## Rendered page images

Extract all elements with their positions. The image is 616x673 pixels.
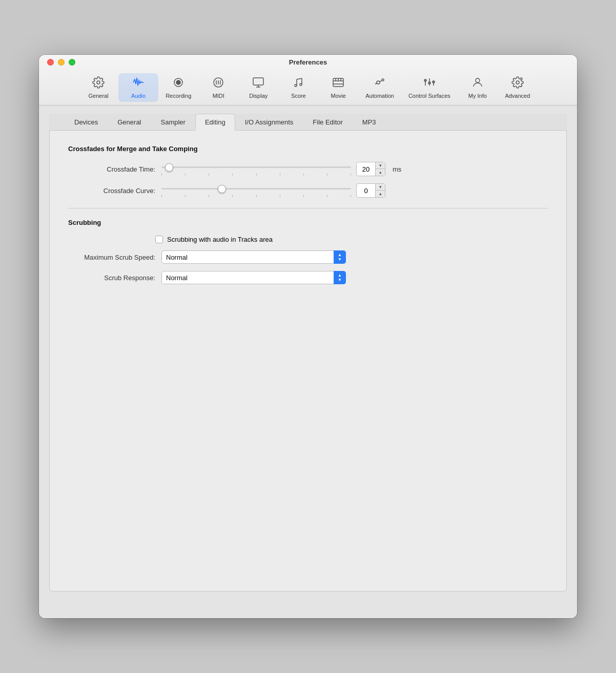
scrub-response-select-wrapper: Normal Slow Fast ▲ ▼ [161,271,346,284]
max-scrub-speed-row: Maximum Scrub Speed: Normal Slow Fast ▲ … [68,250,548,264]
score-icon [292,76,304,91]
toolbar-audio-label: Audio [131,93,146,99]
window-buttons [47,59,75,66]
tab-editing[interactable]: Editing [195,114,235,131]
tab-file-editor[interactable]: File Editor [303,114,353,131]
window-title: Preferences [47,58,569,66]
svg-line-24 [375,83,377,85]
midi-icon [212,76,224,91]
gear-icon [92,76,105,91]
max-scrub-speed-label: Maximum Scrub Speed: [68,254,155,261]
scrubbing-checkbox[interactable] [155,236,163,243]
toolbar-movie-label: Movie [331,93,346,99]
toolbar-item-midi[interactable]: MIDI [198,73,238,102]
toolbar-my-info-label: My Info [468,93,487,99]
display-icon [252,76,264,91]
tabs-bar: Devices General Sampler Editing I/O Assi… [49,114,567,131]
maximize-button[interactable] [69,59,75,66]
toolbar-item-general[interactable]: General [78,73,118,102]
toolbar-score-label: Score [291,93,306,99]
svg-point-22 [382,79,384,81]
toolbar-display-label: Display [249,93,268,99]
audio-waveform-icon [132,76,145,91]
toolbar-recording-label: Recording [166,93,191,99]
toolbar-midi-label: MIDI [213,93,224,99]
toolbar-item-movie[interactable]: Movie [318,73,358,102]
crossfade-time-slider[interactable] [161,166,351,168]
toolbar-item-automation[interactable]: Automation [358,73,401,102]
toolbar-advanced-label: Advanced [505,93,530,99]
scrub-response-select[interactable]: Normal Slow Fast [161,271,346,284]
close-button[interactable] [47,59,54,66]
crossfade-time-slider-container: 20 ▾ ▴ ms [161,162,548,176]
crossfade-curve-up-button[interactable]: ▴ [376,191,385,197]
svg-line-14 [297,78,302,79]
toolbar-control-surfaces-label: Control Surfaces [408,93,450,99]
crossfade-curve-label: Crossfade Curve: [68,187,155,195]
toolbar-item-my-info[interactable]: My Info [458,73,498,102]
toolbar-item-recording[interactable]: Recording [158,73,198,102]
crossfade-time-stepper-buttons: ▾ ▴ [375,162,385,176]
my-info-icon [471,76,484,91]
crossfade-time-value: 20 [357,164,375,174]
crossfade-time-label: Crossfade Time: [68,165,155,173]
section-divider [68,208,548,208]
preferences-window: Preferences General Audio [39,55,577,618]
max-scrub-speed-select-wrapper: Normal Slow Fast ▲ ▼ [161,250,346,264]
scrubbing-section: Scrubbing Scrubbing with audio in Tracks… [68,219,548,284]
scrubbing-checkbox-row: Scrubbing with audio in Tracks area [68,236,548,243]
crossfade-curve-stepper[interactable]: 0 ▾ ▴ [356,183,385,198]
record-icon [172,76,184,91]
svg-point-32 [516,81,519,84]
movie-icon [332,76,344,91]
crossfade-time-down-button[interactable]: ▾ [376,162,385,169]
toolbar-item-score[interactable]: Score [278,73,318,102]
tab-devices[interactable]: Devices [65,114,108,131]
toolbar-item-control-surfaces[interactable]: Control Surfaces [401,73,458,102]
svg-point-0 [97,81,100,84]
minimize-button[interactable] [58,59,65,66]
toolbar-automation-label: Automation [365,93,394,99]
toolbar-item-display[interactable]: Display [238,73,278,102]
tab-general[interactable]: General [108,114,151,131]
svg-point-31 [476,78,480,82]
advanced-icon [511,76,524,91]
crossfade-time-unit: ms [393,165,401,173]
crossfades-title: Crossfades for Merge and Take Comping [68,145,548,153]
crossfade-time-stepper[interactable]: 20 ▾ ▴ [356,162,385,176]
crossfade-time-row: Crossfade Time: [68,162,548,176]
crossfade-curve-stepper-buttons: ▾ ▴ [375,184,385,197]
titlebar: Preferences General Audio [39,55,577,106]
svg-point-2 [176,80,180,85]
toolbar-item-audio[interactable]: Audio [118,73,158,102]
svg-line-23 [380,80,382,82]
svg-rect-7 [253,78,263,85]
control-surfaces-icon [423,76,436,91]
automation-icon [374,76,386,91]
toolbar: General Audio Recording [78,69,538,105]
toolbar-general-label: General [89,93,109,99]
crossfade-time-up-button[interactable]: ▴ [376,169,385,176]
scrubbing-checkbox-label: Scrubbing with audio in Tracks area [167,236,273,243]
tab-io-assignments[interactable]: I/O Assignments [235,114,303,131]
crossfade-curve-slider[interactable] [161,188,351,190]
crossfade-curve-value: 0 [357,186,375,196]
svg-point-21 [377,81,380,84]
crossfade-curve-slider-container: 0 ▾ ▴ [161,183,548,198]
scrub-response-row: Scrub Response: Normal Slow Fast ▲ ▼ [68,271,548,284]
max-scrub-speed-select[interactable]: Normal Slow Fast [161,250,346,264]
tab-sampler[interactable]: Sampler [151,114,195,131]
scrub-response-label: Scrub Response: [68,274,155,282]
tab-mp3[interactable]: MP3 [353,114,386,131]
scrubbing-title: Scrubbing [68,219,548,226]
crossfades-section: Crossfades for Merge and Take Comping Cr… [68,145,548,198]
toolbar-item-advanced[interactable]: Advanced [498,73,538,102]
crossfade-curve-down-button[interactable]: ▾ [376,184,385,191]
crossfade-curve-row: Crossfade Curve: [68,183,548,198]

## Exercise description
Every line above that holds the word "movie" is to be found and copied.

## Answer for the task
toolbar-movie-label: Movie [331,93,346,99]
toolbar-item-movie[interactable]: Movie [318,73,358,102]
movie-icon [332,76,344,91]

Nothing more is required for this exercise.